The technical aspects of Miguel’s work includes researching a process using routers and lasers to create singular non-printable matrices on clear materials. He says, “The matrices will be the final products and will function as the matrix and the substrate using color resin instead of printing ink. After working the last series of works taking the printmaking structure to alternative materials, I think trying clear plastics and resins will help me reveal the beauty of hidden layers in past works.”
Are there specific associations towards color in your work?
I like reading historical novels that explain our lack of understanding of our origins. I am gravitating to the fascinating history of the early American colonies (the entire American continent).
I enjoy authors like Charles Mann and Karen Armstrong and the way they narrate conflict in great detail. Mann explains the fascinating history of how produce and raw materials from the Americas helped revive a decadent Europe in the 1500s. Red colors from tomatoes, shiny metals, yellow from potatoes, browns from chocolate and turquoise greens from stones and birds represented the “exotic” new world. I find myself gravitating around these analogies in my own work.
What are the references, research, or aspects of history that your work includes?

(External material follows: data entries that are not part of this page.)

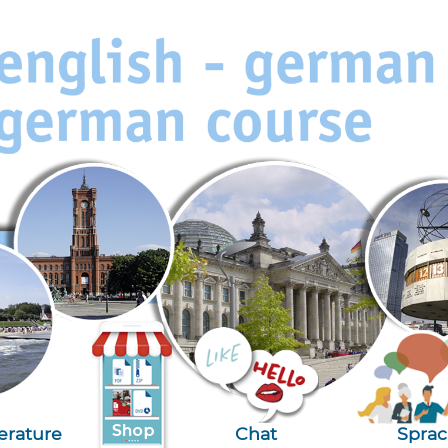
terature
Chat
Spra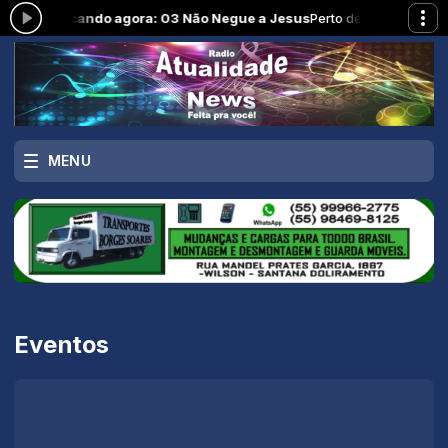
6:00 -
Tocando agora: 03 Não Negue a Jesus
Perto de Deus com Modo
MENU
Eventos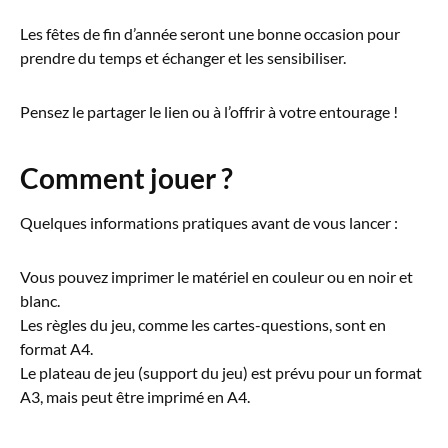
Les fêtes de fin d’année seront une bonne occasion pour
prendre du temps et échanger et les sensibiliser.
Pensez le partager le lien ou à l’offrir à votre entourage !
Comment jouer ?
Quelques informations pratiques avant de vous lancer :
Vous pouvez imprimer le matériel en couleur ou en noir et
blanc.
Les règles du jeu, comme les cartes-questions, sont en
format A4.
Le plateau de jeu (support du jeu) est prévu pour un format
A3, mais peut être imprimé en A4.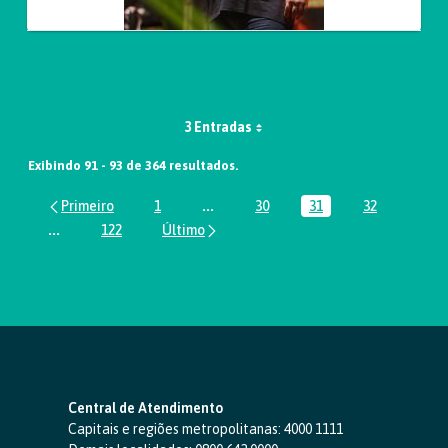
3 Entradas
Exibindo 91 - 93 de 364 resultados.
1
...
30
31
32
Página
Páginas intermediárias Usar ABA par
Página
Página
Página
...
122
Páginas intermediárias Usar ABA para navegar.
Página
Central de Atendimento
Capitais e regiões metropolitanas:
4000 1111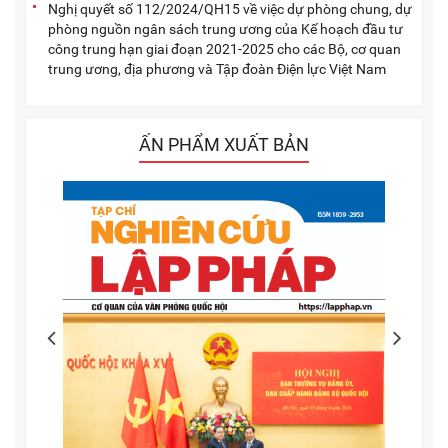
Nghị quyết số 112/2024/QH15 về việc dự phòng chung, dự
phòng nguồn ngân sách trung ương của Kế hoạch đầu tư
công trung hạn giai đoạn 2021-2025 cho các Bộ, cơ quan
trung ương, địa phương và Tập đoàn Điện lực Việt Nam
ẤN PHẨM XUẤT BẢN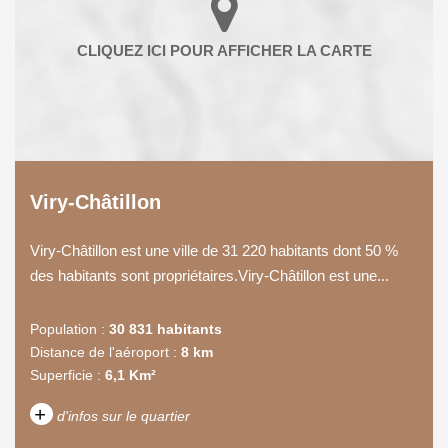
Viry-Châtillon
Viry-Châtillon est une ville de 31 220 habitants dont 50 %
des habitants sont propriétaires.Viry-Châtillon est une...
Population :
30 831 habitants
Distance de l'aéroport :
8 km
Superficie :
6,1 Km²
+
d'infos sur le quartier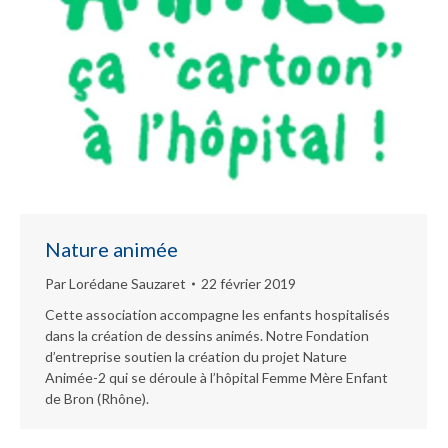
Nature animée
Par
Lorédane Sauzaret
22 février 2019
Cette association accompagne les enfants hospitalisés
dans la création de dessins animés. Notre Fondation
d’entreprise soutien la création du projet Nature
Animée-2 qui se déroule à l’hôpital Femme Mère Enfant
de Bron (Rhône).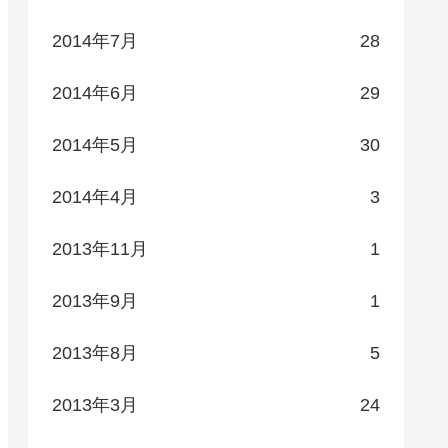
2014年7月
28
2014年6月
29
2014年5月
30
2014年4月
3
2013年11月
1
2013年9月
1
2013年8月
5
2013年3月
24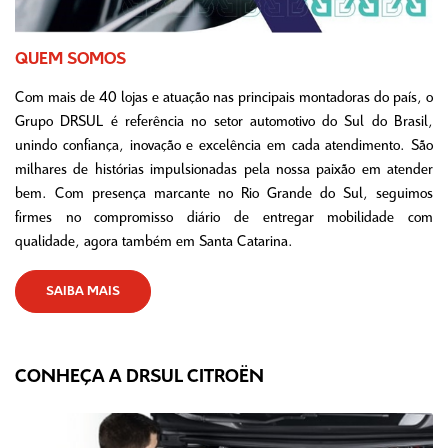
QUEM SOMOS
Com mais de 40 lojas e atuação nas principais montadoras do país, o
Grupo DRSUL é referência no setor automotivo do Sul do Brasil,
unindo confiança, inovação e excelência em cada atendimento. São
milhares de histórias impulsionadas pela nossa paixão em atender
bem. Com presença marcante no Rio Grande do Sul, seguimos
firmes no compromisso diário de entregar mobilidade com
qualidade, agora também em Santa Catarina.
SAIBA MAIS
CONHEÇA A DRSUL CITROËN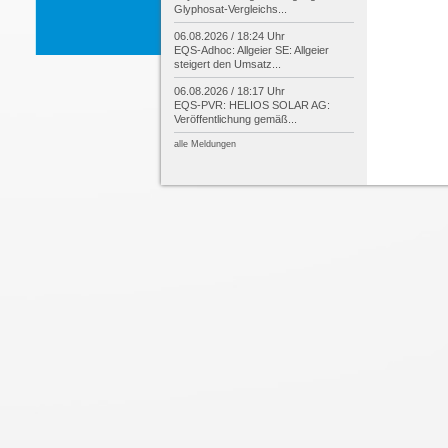
Glyphosat-
Vergleichs...
06.08.2026 / 18:24 Uhr
EQS-
Adhoc: Allgeier SE: Allgeier
steigert den Umsatz...
06.08.2026 / 18:17 Uhr
EQS-
PVR: HELIOS SOLAR AG:
Veröffentlichung gemäß...
alle Meldungen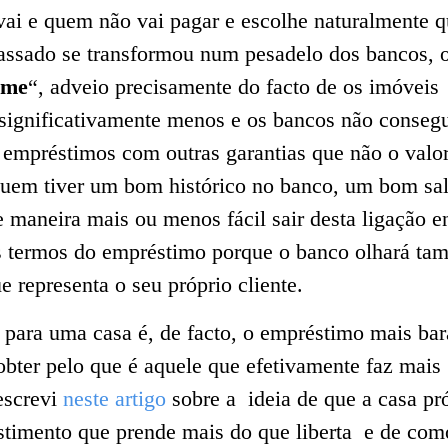
vai e quem não vai pagar e escolhe naturalmente 
assado se transformou num pesadelo dos bancos, 
ime
“, adveio precisamente do facto de os imóveis
 significativamente menos e os bancos não conseg
 empréstimos com outras garantias que não o valo
Quem tiver um bom histórico no banco, um bom sal
e maneira mais ou menos fácil sair desta ligação en
os termos do empréstimo porque o banco olhará t
e representa o seu próprio cliente.
para uma casa é, de facto, o empréstimo mais bar
bter pelo que é aquele que efetivamente faz mais
 escrevi
neste artigo
sobre a ideia de que a casa pr
stimento que prende mais do que liberta e de com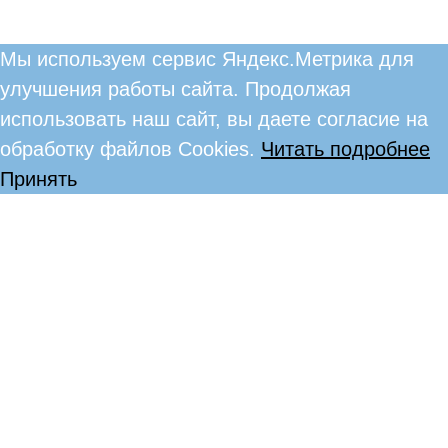
Мы используем сервис Яндекс.Метрика для
улучшения работы сайта. Продолжая
использовать наш сайт, вы даете согласие на
обработку файлов Cookies.
Читать подробнее
Принять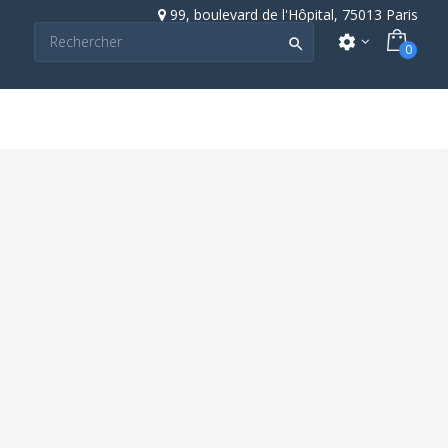
99, boulevard de l'Hôpital, 75013 Paris
settings

0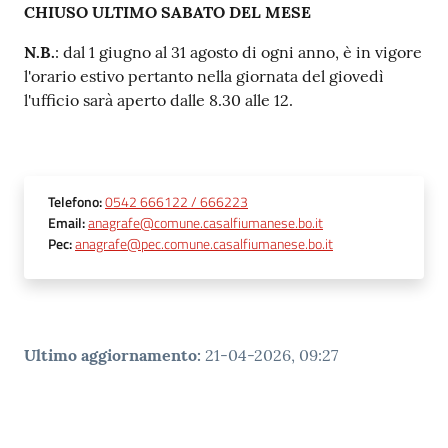
CHIUSO ULTIMO SABATO DEL MESE
N.B.
: dal 1 giugno al 31 agosto di ogni anno, è in vigore
l'orario estivo pertanto nella giornata del giovedì
l'ufficio sarà aperto dalle 8.30 alle 12.
Telefono
:
0542 666122 / 666223
Email
:
anagrafe@comune.casalfiumanese.bo.it
Pec
:
anagrafe@pec.comune.casalfiumanese.bo.it
Ultimo aggiornamento
:
21-04-2026, 09:27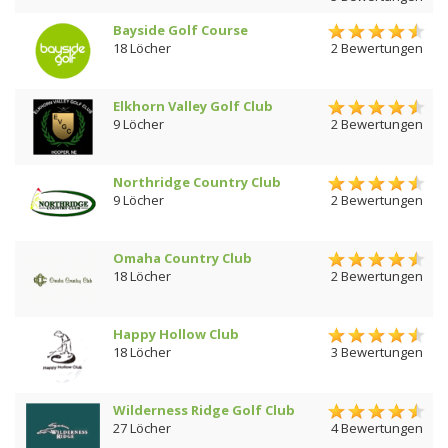
Bayside Golf Course
18 Löcher
2 Bewertungen
Elkhorn Valley Golf Club
9 Löcher
2 Bewertungen
Northridge Country Club
9 Löcher
2 Bewertungen
Omaha Country Club
18 Löcher
2 Bewertungen
Happy Hollow Club
18 Löcher
3 Bewertungen
Wilderness Ridge Golf Club
27 Löcher
4 Bewertungen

My direct references are images that represent my concern with identity and cultural history. Memory for me is the recollection and use of graphic images of places I have lived in. One of my personal interests is the pathos of Catholic cathartic images found in Mexican catholic churches, especially those illustrating physical suffering in saints and crucifixes. I also like to include maps as drawing structures to segment my otherwise chaotic images.
In a broad context, I am also reacting to the western perception of Latin American art of being eloquent, exotic and bright. Although these perceptions are in part true, I also believe that natural light in most of Central America and South America informs and influences artists to adopt the natural chromatic environment available to them.
This was the case with the muralist movement like Siqueiros, Orozco and Rivera and the architect Luis Barragan who would collect samples of the local flora to match the colors in his house installations. I use this approach since it helps me to select and identify color choices for my own work under a different local light.
What can printmaking ink achieve regarding color in your work that no other material can?
I took a series of drawing and painting courses in Mexico and in Oregon in tandem with my printmaking major studies. After a series of frustrated attempts to paint a transparent flat red on a painting, which was necessary for the subject matter, I came to the realization that printmaking ink provided the right path to achieve perfect layers of flat or translucent colors that I could not achieve in any other way. I understood that rolled ink and pressure was the perfect approach to my goals then.
Lately my work explores the overload of information problem by superimposing color images upon color images. Some images or layers may be hand drawn on a plate or directly on paper and some others may be mechanically produced also on the same surface. It may take 8 to 12 colors to make a single image at the end. The visual effect I see at that point may be exactly the same narrative I see in our complex everyday world. I believe that color has become part of my narrative which was predominantly B&W for a long time.
What colors or color palette do you usually recall when you dream?
According with Robert J. Ross M.S., the vast majority of humans dream in color. For me it is sepias and greens. I remember a lot of city sodium lights with these hues from my first memories in my hometown, Guanajuato.